EXERCISE BRIEF → Go through the records and set each one down exactly, skipping any picture.

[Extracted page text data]
::::::::

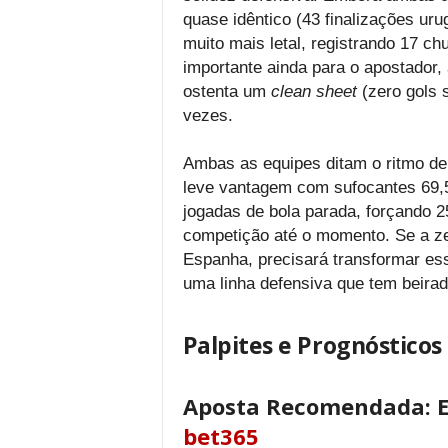
quase idêntico (43 finalizações ur
muito mais letal, registrando 17 c
importante ainda para o apostador,
ostenta um
clean sheet
(zero gols s
vezes.
Ambas as equipes ditam o ritmo d
leve vantagem com sufocantes 69,
jogadas de bola parada, forçando 
competição até o momento. Se a ze
Espanha, precisará transformar es
uma linha defensiva que tem beirad
Palpites e Prognóstico
Aposta Recomendada: 
bet365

::::::::

OUTPUT OF THE EXERCISE →
quase idêntico (43 finalizações ur
muito mais letal, registrando 17 c
importante ainda para o apostador,
ostenta um
clean sheet
(zero gols s
vezes.
Ambas as equipes ditam o ritmo d
leve vantagem com sufocantes 69,
jogadas de bola parada, forçando 
competição até o momento. Se a ze
Espanha, precisará transformar es
uma linha defensiva que tem beirad
Palpites e Prognóstico
Aposta Recomendada: 
bet365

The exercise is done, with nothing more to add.